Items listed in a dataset

------------------------------

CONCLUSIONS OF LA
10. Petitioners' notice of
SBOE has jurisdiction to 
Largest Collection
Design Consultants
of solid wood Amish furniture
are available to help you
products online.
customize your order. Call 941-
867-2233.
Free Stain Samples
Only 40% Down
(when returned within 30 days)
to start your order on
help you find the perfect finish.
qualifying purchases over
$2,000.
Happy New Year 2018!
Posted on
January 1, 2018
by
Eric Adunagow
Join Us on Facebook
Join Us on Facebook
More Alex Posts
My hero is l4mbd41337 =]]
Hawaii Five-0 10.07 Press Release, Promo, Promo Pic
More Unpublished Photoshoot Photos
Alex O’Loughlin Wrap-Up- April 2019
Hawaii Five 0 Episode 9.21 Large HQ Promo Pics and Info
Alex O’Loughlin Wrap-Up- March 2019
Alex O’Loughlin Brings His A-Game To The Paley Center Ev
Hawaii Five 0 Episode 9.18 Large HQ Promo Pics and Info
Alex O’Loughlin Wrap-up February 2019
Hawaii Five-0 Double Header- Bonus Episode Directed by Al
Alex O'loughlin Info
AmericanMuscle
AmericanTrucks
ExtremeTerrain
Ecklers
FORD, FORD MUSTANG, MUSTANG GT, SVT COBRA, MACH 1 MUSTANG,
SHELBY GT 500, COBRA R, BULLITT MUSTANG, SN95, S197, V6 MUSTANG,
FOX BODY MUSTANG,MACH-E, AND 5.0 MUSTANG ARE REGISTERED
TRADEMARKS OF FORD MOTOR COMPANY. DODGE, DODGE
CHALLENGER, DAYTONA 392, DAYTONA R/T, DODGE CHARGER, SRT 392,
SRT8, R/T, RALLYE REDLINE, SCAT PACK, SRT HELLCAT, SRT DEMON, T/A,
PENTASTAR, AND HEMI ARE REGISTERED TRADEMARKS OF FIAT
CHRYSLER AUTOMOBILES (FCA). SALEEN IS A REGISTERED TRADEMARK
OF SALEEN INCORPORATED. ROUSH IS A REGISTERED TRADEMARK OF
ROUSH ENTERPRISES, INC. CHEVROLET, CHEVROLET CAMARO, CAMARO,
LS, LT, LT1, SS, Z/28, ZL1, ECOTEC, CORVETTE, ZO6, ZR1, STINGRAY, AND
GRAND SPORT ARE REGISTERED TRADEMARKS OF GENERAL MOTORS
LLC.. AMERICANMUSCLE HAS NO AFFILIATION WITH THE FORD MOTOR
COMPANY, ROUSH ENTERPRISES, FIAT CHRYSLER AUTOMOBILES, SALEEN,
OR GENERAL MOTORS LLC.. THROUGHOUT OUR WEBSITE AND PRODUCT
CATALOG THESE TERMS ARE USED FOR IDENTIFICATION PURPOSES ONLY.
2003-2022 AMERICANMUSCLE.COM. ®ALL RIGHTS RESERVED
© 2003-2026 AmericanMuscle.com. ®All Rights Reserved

------------------------------

Your task is to output all of the data above word for word.

Your solution →
CONCLUSIONS OF LA
10. Petitioners' notice of
SBOE has jurisdiction to 
Largest Collection
Design Consultants
of solid wood Amish furniture
are available to help you
products online.
customize your order. Call 941-
867-2233.
Free Stain Samples
Only 40% Down
(when returned within 30 days)
to start your order on
help you find the perfect finish.
qualifying purchases over
$2,000.
Happy New Year 2018!
Posted on
January 1, 2018
by
Eric Adunagow
Join Us on Facebook
Join Us on Facebook
More Alex Posts
My hero is l4mbd41337 =]]
Hawaii Five-0 10.07 Press Release, Promo, Promo Pic
More Unpublished Photoshoot Photos
Alex O’Loughlin Wrap-Up- April 2019
Hawaii Five 0 Episode 9.21 Large HQ Promo Pics and Info
Alex O’Loughlin Wrap-Up- March 2019
Alex O’Loughlin Brings His A-Game To The Paley Center Ev
Hawaii Five 0 Episode 9.18 Large HQ Promo Pics and Info
Alex O’Loughlin Wrap-up February 2019
Hawaii Five-0 Double Header- Bonus Episode Directed by Al
Alex O'loughlin Info
AmericanMuscle
AmericanTrucks
ExtremeTerrain
Ecklers
FORD, FORD MUSTANG, MUSTANG GT, SVT COBRA, MACH 1 MUSTANG,
SHELBY GT 500, COBRA R, BULLITT MUSTANG, SN95, S197, V6 MUSTANG,
FOX BODY MUSTANG,MACH-E, AND 5.0 MUSTANG ARE REGISTERED
TRADEMARKS OF FORD MOTOR COMPANY. DODGE, DODGE
CHALLENGER, DAYTONA 392, DAYTONA R/T, DODGE CHARGER, SRT 392,
SRT8, R/T, RALLYE REDLINE, SCAT PACK, SRT HELLCAT, SRT DEMON, T/A,
PENTASTAR, AND HEMI ARE REGISTERED TRADEMARKS OF FIAT
CHRYSLER AUTOMOBILES (FCA). SALEEN IS A REGISTERED TRADEMARK
OF SALEEN INCORPORATED. ROUSH IS A REGISTERED TRADEMARK OF
ROUSH ENTERPRISES, INC. CHEVROLET, CHEVROLET CAMARO, CAMARO,
LS, LT, LT1, SS, Z/28, ZL1, ECOTEC, CORVETTE, ZO6, ZR1, STINGRAY, AND
GRAND SPORT ARE REGISTERED TRADEMARKS OF GENERAL MOTORS
LLC.. AMERICANMUSCLE HAS NO AFFILIATION WITH THE FORD MOTOR
COMPANY, ROUSH ENTERPRISES, FIAT CHRYSLER AUTOMOBILES, SALEEN,
OR GENERAL MOTORS LLC.. THROUGHOUT OUR WEBSITE AND PRODUCT
CATALOG THESE TERMS ARE USED FOR IDENTIFICATION PURPOSES ONLY.
2003-2022 AMERICANMUSCLE.COM. ®ALL RIGHTS RESERVED
© 2003-2026 AmericanMuscle.com. ®All Rights Reserved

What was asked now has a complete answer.